Pesquisadores repudiam censura do MS à campanha das prostitutas - Viomundo - O que você não vê na mídia

05 de junho de 2013 às 19h59

[…] “Padilha colocou o moralismo acima da ciência; mortes virão” […]

Responder

Vlad

05 de junho de 2013 às 19h53

Aposto que a presidanta não sabia dessa demição.

Responder

    Érica Batista

    05 de junho de 2013 às 21h14

    Vlad eu também penso como você. Mas agora Dilma vai apoiar o Padilha, infelizmente porque é candidato a governador de São Paulo (e vai perder, por causa do fundamentalismo dele). A Dilma precisa afastar o Padilha imediatamente, antes que ele acabe com qualquer rasgo progressista que ele ainda possa ter.

Bárbara

05 de junho de 2013 às 19h50

Eu sou mãe de político e sou feliz!

Responder

IZA

05 de junho de 2013 às 19h21

Eu não critico o ministro Padilha!
Nada pode ser mudado, de um dia pra outro, principalmente quando questões de saúde, envolvem também questões morais.
Não vamos esquecer. (nunca) Esse governo já avançou muito!
Pra quem está de fora, e não recebe pressão de todos os lados, é fácil criticar.
Recuar um passo, para avançar dois. Esqueceram?
Temos como o exemplo o Supremo (tenho várias críticas duras a esse Supremo).
Alguém pensaria, há 20 anos, que o Supremo teria posições tão avançadas como hoje, em questões como células-tronco, aborto, união homo afetivas, etc?
Quem poderia pensar que o Advogado Geral da União estaria em todas as TVs, defendendo essas teses?
Devagar com o andor pessoal.
A luta é muito difícil. Sempre foi.
Cada vitória deve ser comemorada, sabendo que logo à frente, teremos uma derrota.

Responder

    Gina

    06 de junho de 2013 às 07h48

    Por ser um governo que já avançou muito um ministro com a estampa moral retrógrada do Padilha tinha mais era que cair fora, pois emporcalha o Estado laico. O Brasil é ou não um país de TODOS? Ou é só do Padilha?

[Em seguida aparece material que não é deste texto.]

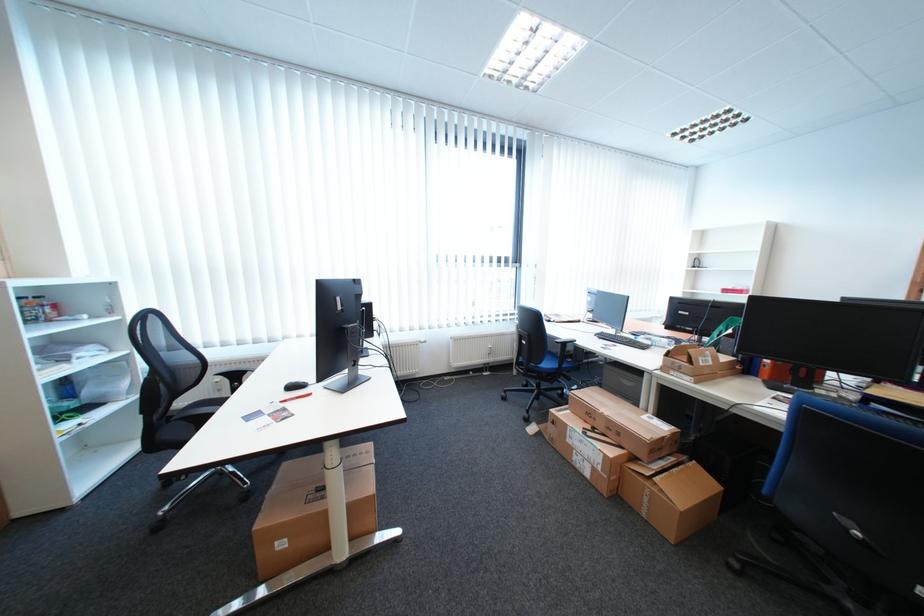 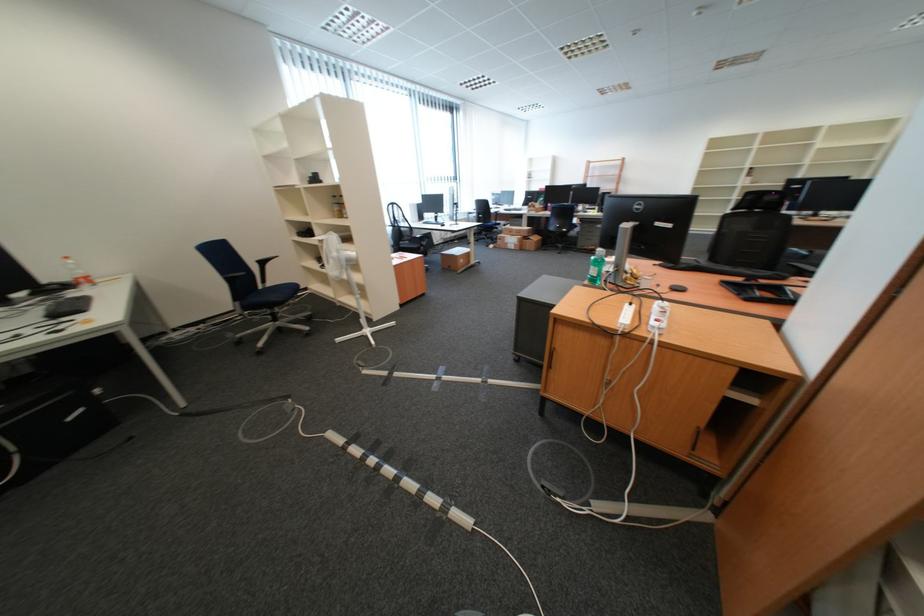 Locate, in the second image, the point that corresponds to the point at 600,476 in the first image.

(525, 249) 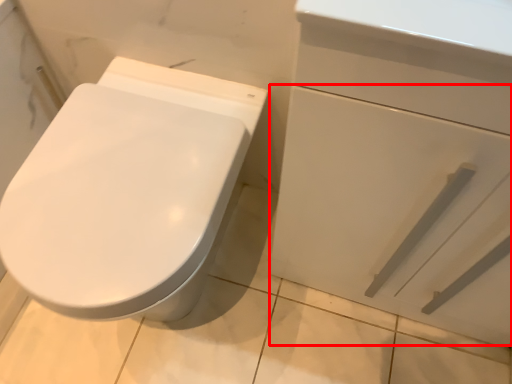 Question: From the image's perspective, what is the correct spatial positioning of drawer (annotated by the red box) in reference to bidet?

Choices:
 (A) above
 (B) below

Answer: (A) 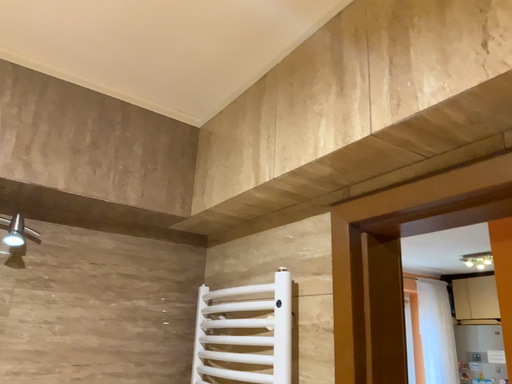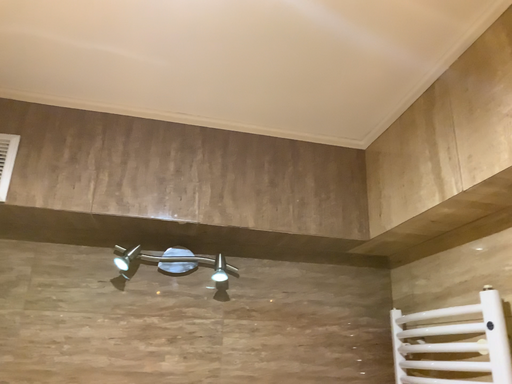 Question: Which way did the camera rotate in the video?

Choices:
 (A) rotated left
 (B) rotated right

Answer: (A) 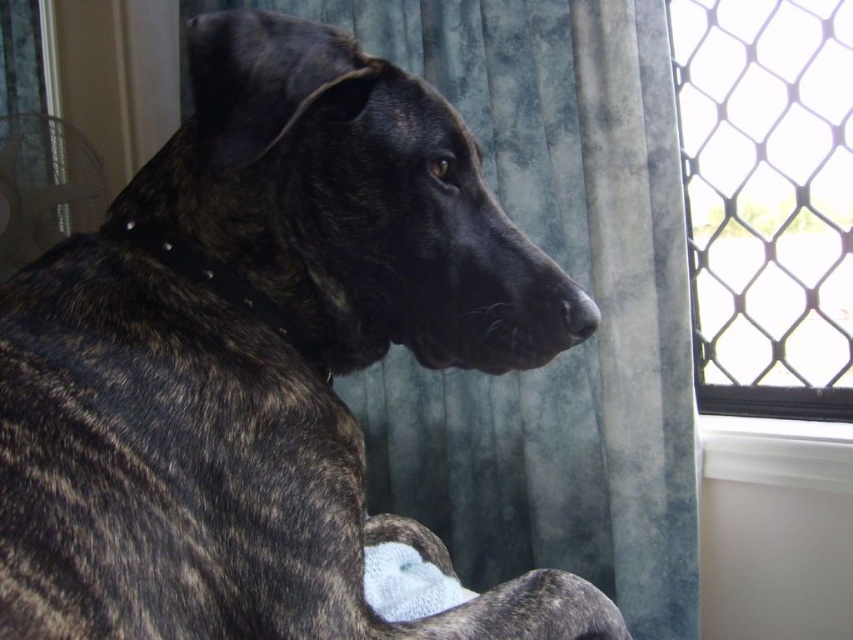 Question: Does black mesh screen at upper right appear on the right side of white plastic window sill at lower right?

Choices:
 (A) yes
 (B) no

Answer: (A)

Question: Among these points, which one is nearest to the camera?

Choices:
 (A) (x=793, y=99)
 (B) (x=334, y=609)
 (C) (x=704, y=467)

Answer: (B)

Question: Is brindle fur at center bigger than white plastic window sill at lower right?

Choices:
 (A) no
 (B) yes

Answer: (B)

Question: Among these points, which one is farthest from the camera?

Choices:
 (A) (706, 458)
 (B) (526, 364)

Answer: (A)

Question: Which point is farther to the camera?

Choices:
 (A) coord(838,428)
 (B) coord(326,170)

Answer: (A)

Question: Can you confirm if brindle fur at center is positioned to the left of white plastic window sill at lower right?

Choices:
 (A) yes
 (B) no

Answer: (A)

    francisco pereira neto

    06 de junho de 2013 às 21h17

    Ah vá Gina. Fala sério! O ministro emporcalha o estado laico?
    O que é que tem a ver uma campanha que faz apologia da prostituta feliz, com as religiões.
    Alguém já fez pesquisas com essas moças para afirmarem que elas são felizes?
    Ah! Espero que não me condenem pelo cacófato.

SILVIO MIGUEL GOMES

05 de junho de 2013 às 19h13

Infelizmente é preciso tomar cuidado com propagandas. Os canalhas teriam muito para atacar o Governo Dilma com o slogan “Sou feliz sendo prostituta”. Não é bom, tinha que ser trocado.
Tem que ser esperto, malandro, pois canalhas na oposição (jornais, tvs) não faltam.

Responder

J Souza

05 de junho de 2013 às 18h58

Ser prostituta não é pior do que ser alcóolatra, que também coloca em risco as vidas das pessoas e que também humilha suas famílias.
E nem por isso o ministério da Saúde acabou com a propaganda de bebidas alcóolicas.
É um “moralismo” bastante seletivo!

Responder

    Conceição Lemes

    05 de junho de 2013 às 19h34

    Souza, por sinal, na semana passada, foi votado na Câmara dos Deputados um projeto em relação às drogas. Uma das propostas era acabar com a propaganda de bebidas alcoólicas. Pois ela não passou. O dr. Rosinha trata disso num post “Desintoxique-se da hipocrisia e das ideias medievais. abs

    Neotupi

    05 de junho de 2013 às 19h39

    Nunca existiu propaganda de bebida alcóolica no site do ministério da saúde. Não confunda uma coisa com outra. Não fazer é diferente de proibir os outros de fazerem.

    francisco pereira neto

    05 de junho de 2013 às 23h06

    Num espaço democrático como este, a gente aprende, se toca, desperta idéias escondidas.
    Colocação perfeita Neotupi.

Francisco

05 de junho de 2013 às 18h49

O ministro deve ser demitido sumariamente e investigado pelo TCU para que se faça ressarcimento aos cofres públicos das despesas decorrentes da sua evidente incompetencia administrativa.

Antes de qualquer outra discussão (moral, de saúde pública, o que for!) o inepto servidor público em pauta, não pode rasgar dinheiro público!!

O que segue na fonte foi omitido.